▼

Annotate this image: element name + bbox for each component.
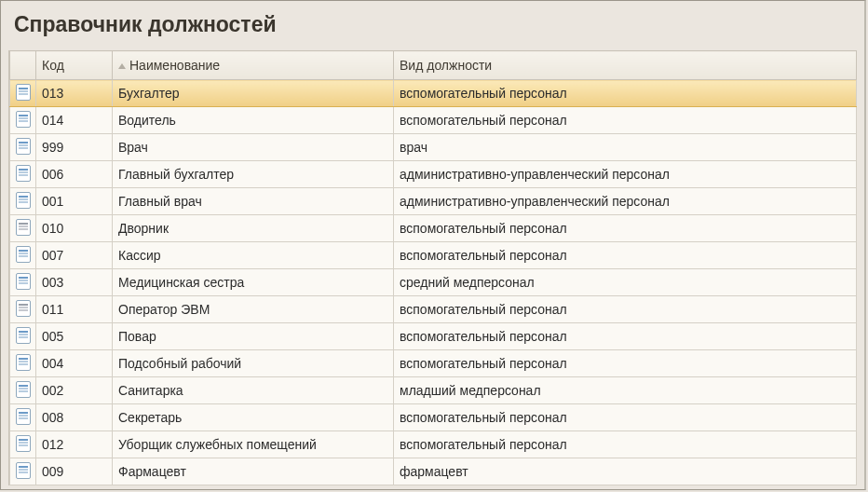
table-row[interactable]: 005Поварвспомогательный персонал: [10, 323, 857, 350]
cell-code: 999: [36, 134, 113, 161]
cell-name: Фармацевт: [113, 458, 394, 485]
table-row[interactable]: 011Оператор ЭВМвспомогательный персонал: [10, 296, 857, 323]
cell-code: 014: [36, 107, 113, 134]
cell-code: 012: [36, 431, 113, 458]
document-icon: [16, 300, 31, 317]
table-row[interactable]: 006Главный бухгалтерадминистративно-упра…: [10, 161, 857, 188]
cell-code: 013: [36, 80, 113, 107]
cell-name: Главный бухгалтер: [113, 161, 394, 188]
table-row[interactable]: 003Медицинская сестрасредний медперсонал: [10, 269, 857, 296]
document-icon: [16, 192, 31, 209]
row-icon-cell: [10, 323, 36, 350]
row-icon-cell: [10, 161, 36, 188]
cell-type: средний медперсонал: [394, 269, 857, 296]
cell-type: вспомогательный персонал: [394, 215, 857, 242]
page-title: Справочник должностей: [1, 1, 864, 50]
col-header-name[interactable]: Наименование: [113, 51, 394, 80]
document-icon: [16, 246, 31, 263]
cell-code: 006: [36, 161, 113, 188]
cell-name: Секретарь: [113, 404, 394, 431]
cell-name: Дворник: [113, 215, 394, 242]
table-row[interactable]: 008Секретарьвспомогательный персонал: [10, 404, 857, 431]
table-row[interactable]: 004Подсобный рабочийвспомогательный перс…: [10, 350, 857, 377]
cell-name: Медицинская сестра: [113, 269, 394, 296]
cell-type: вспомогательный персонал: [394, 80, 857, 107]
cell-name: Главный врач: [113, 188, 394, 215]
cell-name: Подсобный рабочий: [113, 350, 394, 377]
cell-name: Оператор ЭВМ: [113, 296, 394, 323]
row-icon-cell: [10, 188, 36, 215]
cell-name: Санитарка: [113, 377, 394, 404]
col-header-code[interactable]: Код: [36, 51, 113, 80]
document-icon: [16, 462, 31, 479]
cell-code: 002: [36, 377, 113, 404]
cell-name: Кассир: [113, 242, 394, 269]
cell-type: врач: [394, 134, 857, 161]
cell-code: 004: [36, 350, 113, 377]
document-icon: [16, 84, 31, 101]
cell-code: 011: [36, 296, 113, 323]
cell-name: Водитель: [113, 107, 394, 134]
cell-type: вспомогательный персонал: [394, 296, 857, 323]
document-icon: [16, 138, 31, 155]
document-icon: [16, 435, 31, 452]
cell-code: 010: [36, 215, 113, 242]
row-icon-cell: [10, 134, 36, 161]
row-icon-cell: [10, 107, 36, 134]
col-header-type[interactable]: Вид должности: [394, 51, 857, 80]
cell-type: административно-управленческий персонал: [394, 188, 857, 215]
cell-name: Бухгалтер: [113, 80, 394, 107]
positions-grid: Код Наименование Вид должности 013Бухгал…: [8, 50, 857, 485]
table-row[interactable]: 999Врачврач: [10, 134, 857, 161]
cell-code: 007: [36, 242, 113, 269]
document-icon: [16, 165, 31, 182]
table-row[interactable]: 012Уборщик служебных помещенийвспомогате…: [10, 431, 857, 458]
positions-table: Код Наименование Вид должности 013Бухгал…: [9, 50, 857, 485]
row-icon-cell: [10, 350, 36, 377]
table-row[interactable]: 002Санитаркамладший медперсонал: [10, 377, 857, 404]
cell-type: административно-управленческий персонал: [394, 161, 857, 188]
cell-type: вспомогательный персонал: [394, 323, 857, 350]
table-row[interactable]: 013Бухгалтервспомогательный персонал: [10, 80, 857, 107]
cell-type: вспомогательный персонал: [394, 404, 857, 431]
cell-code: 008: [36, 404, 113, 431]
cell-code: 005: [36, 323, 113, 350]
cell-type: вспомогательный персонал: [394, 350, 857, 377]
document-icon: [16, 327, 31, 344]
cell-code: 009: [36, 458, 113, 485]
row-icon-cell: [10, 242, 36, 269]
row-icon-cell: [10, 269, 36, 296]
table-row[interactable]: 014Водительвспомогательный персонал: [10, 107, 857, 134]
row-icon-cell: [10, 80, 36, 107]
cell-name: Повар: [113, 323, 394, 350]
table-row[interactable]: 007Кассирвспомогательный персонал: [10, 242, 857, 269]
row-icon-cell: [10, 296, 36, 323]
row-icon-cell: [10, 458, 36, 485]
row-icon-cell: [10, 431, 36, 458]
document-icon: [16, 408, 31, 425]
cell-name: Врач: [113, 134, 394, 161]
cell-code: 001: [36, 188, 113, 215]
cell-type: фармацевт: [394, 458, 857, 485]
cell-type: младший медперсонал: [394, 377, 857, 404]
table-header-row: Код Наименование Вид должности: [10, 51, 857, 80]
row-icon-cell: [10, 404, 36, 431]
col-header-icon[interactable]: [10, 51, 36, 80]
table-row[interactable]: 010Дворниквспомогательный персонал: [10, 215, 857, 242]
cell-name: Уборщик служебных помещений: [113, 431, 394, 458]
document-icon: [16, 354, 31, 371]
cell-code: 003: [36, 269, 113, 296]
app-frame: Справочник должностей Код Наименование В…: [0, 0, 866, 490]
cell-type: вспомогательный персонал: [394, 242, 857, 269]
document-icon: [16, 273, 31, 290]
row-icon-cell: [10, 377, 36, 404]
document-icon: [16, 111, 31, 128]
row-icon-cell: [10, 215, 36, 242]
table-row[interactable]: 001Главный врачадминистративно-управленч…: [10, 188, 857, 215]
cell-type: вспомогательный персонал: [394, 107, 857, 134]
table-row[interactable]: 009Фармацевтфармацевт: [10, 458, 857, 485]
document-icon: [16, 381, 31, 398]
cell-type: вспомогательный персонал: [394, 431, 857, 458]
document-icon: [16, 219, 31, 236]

▲
▼

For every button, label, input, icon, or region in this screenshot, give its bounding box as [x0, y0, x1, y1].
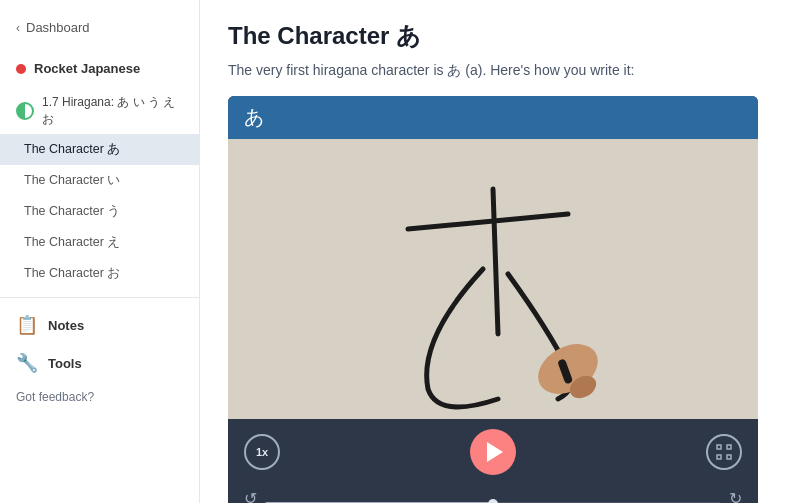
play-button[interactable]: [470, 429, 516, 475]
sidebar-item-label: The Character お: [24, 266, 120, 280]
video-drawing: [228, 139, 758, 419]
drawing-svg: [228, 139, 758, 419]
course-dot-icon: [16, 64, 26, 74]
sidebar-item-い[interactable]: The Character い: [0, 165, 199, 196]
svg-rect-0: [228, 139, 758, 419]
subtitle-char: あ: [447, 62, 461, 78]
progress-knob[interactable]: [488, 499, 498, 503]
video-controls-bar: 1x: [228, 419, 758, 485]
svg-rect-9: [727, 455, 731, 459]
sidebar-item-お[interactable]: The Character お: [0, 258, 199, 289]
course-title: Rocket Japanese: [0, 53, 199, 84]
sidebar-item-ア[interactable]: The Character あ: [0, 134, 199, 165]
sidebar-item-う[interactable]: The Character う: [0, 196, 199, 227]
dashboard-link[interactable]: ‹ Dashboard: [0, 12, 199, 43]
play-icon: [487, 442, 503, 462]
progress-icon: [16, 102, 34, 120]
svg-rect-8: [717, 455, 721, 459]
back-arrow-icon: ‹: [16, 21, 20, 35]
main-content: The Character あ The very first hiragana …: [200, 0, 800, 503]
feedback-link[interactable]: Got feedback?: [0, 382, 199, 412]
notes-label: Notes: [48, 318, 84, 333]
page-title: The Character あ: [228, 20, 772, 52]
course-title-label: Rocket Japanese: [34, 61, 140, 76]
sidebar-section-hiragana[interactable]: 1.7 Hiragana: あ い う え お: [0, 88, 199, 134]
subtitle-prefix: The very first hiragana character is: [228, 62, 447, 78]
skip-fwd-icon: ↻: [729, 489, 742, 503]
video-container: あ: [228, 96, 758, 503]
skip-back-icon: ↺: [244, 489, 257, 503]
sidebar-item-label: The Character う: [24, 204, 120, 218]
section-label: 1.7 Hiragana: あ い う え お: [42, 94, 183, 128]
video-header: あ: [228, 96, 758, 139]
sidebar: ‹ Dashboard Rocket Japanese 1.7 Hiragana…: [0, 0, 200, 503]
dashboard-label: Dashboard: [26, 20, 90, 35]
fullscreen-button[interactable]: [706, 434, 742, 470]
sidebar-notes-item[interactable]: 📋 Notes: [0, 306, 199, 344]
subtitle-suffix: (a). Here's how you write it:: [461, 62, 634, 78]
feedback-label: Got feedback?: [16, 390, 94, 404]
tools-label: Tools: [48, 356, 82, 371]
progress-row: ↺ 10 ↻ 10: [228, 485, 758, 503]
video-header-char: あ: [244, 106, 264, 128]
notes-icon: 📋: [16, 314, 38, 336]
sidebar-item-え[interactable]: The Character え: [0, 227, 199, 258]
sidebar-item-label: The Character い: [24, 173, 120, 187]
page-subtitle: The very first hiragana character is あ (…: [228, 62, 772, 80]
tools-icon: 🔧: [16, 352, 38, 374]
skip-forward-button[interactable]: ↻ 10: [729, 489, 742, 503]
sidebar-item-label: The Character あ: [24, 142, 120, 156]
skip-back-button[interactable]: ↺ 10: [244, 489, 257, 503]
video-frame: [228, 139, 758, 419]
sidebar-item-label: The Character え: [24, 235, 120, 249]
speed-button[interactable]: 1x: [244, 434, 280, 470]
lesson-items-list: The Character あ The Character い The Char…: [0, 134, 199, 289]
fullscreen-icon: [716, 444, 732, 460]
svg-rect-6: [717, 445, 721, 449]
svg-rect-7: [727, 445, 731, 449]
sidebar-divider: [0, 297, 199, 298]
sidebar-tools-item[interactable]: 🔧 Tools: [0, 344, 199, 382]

▲

What you are asked to do:
Search the entries for the word "notes", then gather every line that has it.

Answer box:
notes-label: Notes: [48, 318, 84, 333]
sidebar-notes-item[interactable]: 📋 Notes: [0, 306, 199, 344]
notes-icon: 📋: [16, 314, 38, 336]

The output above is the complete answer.